━━━━━ Extracted records ━━━━━

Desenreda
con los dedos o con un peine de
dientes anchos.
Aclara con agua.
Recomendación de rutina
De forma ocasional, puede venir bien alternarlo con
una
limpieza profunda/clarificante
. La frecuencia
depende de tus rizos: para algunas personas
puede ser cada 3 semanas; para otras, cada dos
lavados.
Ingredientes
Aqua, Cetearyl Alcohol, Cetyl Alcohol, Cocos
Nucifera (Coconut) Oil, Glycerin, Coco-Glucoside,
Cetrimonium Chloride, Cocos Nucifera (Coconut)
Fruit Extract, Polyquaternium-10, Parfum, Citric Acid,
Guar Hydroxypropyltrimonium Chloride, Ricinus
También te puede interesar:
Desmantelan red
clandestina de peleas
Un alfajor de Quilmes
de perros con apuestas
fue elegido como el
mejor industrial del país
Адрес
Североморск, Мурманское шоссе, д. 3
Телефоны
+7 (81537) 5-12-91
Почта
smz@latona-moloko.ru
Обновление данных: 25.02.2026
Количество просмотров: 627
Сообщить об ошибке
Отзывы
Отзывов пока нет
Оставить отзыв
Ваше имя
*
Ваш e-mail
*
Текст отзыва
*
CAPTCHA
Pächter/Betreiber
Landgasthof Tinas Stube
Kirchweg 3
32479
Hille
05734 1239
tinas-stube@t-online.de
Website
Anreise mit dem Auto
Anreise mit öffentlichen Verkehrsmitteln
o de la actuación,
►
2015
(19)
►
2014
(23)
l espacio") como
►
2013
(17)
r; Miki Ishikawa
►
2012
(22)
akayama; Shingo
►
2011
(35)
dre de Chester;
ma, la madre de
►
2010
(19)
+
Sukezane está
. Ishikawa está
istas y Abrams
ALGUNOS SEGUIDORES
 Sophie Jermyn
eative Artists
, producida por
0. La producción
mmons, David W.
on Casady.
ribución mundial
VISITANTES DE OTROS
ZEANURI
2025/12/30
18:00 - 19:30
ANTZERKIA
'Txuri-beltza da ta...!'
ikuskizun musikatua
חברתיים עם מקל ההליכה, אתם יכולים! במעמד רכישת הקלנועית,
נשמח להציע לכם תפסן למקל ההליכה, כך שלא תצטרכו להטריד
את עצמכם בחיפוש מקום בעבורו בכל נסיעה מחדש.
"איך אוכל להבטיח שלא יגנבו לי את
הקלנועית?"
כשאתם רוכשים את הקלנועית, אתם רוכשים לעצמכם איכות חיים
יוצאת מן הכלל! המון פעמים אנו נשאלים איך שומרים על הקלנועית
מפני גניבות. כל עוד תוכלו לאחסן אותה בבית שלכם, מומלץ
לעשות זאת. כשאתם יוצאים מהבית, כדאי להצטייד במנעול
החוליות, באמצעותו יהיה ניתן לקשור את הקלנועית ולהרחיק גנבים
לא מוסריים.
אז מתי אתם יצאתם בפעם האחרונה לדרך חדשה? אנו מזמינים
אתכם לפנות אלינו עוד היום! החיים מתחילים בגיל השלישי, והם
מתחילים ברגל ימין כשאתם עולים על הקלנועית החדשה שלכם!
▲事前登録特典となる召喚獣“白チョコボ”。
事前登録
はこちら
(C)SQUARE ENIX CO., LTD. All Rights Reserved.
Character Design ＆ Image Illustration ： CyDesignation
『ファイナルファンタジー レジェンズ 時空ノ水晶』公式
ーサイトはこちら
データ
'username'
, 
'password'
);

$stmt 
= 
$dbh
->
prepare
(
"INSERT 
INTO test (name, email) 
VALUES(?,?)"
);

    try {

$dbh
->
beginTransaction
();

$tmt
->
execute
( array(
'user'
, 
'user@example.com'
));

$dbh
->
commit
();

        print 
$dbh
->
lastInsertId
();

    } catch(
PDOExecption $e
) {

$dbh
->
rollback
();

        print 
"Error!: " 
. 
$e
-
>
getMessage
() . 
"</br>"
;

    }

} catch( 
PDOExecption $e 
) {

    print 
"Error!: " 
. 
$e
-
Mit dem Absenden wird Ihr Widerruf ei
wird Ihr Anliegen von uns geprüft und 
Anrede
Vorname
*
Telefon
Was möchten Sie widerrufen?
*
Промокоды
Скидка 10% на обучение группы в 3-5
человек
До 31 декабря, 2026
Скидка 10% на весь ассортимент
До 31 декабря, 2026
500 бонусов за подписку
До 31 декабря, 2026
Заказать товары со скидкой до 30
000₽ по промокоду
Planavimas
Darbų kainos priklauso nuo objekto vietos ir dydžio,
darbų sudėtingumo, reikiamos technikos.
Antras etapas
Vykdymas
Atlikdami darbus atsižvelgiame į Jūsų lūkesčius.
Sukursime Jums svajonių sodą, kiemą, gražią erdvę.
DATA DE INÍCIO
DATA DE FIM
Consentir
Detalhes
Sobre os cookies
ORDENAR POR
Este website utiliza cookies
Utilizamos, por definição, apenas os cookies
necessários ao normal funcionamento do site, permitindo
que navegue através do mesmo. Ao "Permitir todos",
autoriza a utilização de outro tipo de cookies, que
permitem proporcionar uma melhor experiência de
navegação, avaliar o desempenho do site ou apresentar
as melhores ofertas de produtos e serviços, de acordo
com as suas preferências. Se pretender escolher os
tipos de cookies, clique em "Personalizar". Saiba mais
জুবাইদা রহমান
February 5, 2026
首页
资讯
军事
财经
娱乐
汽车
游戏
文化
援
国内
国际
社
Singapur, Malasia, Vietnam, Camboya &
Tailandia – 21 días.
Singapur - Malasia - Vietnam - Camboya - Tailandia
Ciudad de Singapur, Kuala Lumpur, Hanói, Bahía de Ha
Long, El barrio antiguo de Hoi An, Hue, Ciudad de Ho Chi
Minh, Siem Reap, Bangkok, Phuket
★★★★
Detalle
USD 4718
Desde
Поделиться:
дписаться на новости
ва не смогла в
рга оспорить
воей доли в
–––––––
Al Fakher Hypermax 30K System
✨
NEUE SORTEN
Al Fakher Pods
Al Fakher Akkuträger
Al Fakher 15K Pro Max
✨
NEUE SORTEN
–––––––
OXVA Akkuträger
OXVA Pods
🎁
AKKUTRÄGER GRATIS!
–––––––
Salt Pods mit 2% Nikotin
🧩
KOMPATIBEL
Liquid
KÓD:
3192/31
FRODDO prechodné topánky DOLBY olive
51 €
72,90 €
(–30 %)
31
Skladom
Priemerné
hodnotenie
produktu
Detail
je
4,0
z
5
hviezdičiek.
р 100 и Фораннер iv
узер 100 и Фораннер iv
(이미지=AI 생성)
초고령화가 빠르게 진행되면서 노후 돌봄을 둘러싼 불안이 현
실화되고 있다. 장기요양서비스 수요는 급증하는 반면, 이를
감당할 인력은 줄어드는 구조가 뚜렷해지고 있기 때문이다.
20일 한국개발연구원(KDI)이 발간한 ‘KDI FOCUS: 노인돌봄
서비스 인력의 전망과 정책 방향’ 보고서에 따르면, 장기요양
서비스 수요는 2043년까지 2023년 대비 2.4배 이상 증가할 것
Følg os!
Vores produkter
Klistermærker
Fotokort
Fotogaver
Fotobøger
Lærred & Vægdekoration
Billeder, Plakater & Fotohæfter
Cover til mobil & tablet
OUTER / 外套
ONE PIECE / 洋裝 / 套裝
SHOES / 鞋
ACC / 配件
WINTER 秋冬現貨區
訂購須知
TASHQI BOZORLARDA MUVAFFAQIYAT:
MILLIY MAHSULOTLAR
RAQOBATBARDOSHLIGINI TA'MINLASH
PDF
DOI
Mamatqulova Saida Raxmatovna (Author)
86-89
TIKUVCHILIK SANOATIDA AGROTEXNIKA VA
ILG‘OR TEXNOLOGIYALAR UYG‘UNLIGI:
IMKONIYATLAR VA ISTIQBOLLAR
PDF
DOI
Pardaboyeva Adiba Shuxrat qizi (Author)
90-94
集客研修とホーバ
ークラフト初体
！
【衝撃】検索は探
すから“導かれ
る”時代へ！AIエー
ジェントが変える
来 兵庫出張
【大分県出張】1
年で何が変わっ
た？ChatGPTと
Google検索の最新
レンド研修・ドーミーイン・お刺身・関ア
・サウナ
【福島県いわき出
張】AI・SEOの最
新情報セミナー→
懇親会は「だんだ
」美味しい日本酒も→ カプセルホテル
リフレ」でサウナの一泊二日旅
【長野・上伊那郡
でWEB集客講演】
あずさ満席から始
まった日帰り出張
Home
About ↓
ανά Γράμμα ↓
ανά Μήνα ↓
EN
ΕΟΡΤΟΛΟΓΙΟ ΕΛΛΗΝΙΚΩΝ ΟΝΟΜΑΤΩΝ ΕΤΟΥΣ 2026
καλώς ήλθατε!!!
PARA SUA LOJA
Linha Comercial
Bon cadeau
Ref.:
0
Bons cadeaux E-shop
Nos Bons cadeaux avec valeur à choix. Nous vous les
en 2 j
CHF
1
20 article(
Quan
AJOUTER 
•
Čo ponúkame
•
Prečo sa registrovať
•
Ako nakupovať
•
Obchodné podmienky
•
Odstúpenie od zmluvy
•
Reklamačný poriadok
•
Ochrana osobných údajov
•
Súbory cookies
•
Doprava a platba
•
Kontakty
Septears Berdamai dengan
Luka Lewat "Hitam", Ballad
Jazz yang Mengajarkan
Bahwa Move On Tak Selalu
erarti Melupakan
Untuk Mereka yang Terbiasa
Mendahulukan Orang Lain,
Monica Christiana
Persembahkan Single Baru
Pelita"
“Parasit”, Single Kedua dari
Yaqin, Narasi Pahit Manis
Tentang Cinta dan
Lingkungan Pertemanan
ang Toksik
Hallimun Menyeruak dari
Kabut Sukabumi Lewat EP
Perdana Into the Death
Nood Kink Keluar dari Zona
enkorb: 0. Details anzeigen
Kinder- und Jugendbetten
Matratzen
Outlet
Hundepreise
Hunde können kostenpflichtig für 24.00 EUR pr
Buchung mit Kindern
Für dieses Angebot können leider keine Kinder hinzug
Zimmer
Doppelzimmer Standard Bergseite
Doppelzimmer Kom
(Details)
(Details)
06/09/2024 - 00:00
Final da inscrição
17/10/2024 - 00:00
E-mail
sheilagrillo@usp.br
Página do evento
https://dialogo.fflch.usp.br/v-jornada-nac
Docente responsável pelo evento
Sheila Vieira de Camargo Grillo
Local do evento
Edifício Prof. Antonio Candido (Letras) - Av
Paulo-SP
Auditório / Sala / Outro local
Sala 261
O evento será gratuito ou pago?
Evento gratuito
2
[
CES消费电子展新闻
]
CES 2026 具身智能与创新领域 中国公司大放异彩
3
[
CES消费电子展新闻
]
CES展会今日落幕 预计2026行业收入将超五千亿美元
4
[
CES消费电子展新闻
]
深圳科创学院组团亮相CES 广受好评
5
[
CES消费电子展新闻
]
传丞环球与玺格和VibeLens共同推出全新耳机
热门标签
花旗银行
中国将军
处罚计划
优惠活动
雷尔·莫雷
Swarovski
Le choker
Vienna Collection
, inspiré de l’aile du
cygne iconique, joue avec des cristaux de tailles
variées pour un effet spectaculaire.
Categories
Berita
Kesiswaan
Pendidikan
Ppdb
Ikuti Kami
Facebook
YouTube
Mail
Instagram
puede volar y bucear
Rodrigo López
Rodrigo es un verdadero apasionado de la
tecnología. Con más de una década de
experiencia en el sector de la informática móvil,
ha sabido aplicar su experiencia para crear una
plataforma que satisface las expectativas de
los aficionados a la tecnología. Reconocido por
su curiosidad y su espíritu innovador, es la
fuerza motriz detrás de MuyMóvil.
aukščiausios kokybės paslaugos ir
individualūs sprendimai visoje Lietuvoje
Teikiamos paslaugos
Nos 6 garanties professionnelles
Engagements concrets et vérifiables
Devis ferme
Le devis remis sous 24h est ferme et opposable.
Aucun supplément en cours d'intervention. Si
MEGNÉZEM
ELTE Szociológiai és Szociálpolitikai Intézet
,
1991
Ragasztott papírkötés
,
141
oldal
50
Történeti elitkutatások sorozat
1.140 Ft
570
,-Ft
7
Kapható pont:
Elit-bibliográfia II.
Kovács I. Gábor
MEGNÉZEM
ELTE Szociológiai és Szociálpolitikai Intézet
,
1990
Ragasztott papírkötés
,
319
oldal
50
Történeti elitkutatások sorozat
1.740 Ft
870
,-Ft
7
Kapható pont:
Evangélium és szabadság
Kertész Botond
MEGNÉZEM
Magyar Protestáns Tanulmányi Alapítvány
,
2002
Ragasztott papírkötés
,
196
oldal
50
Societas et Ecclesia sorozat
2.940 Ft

━━━━━

◆ Task brief: Return, exactly, the lines from the first line of the records above to the line containing "Cetrimonium Chloride, Cocos", both included.

◆ Output:
Desenreda
con los dedos o con un peine de
dientes anchos.
Aclara con agua.
Recomendación de rutina
De forma ocasional, puede venir bien alternarlo con
una
limpieza profunda/clarificante
. La frecuencia
depende de tus rizos: para algunas personas
puede ser cada 3 semanas; para otras, cada dos
lavados.
Ingredientes
Aqua, Cetearyl Alcohol, Cetyl Alcohol, Cocos
Nucifera (Coconut) Oil, Glycerin, Coco-Glucoside,
Cetrimonium Chloride, Cocos Nucifera (Coconut)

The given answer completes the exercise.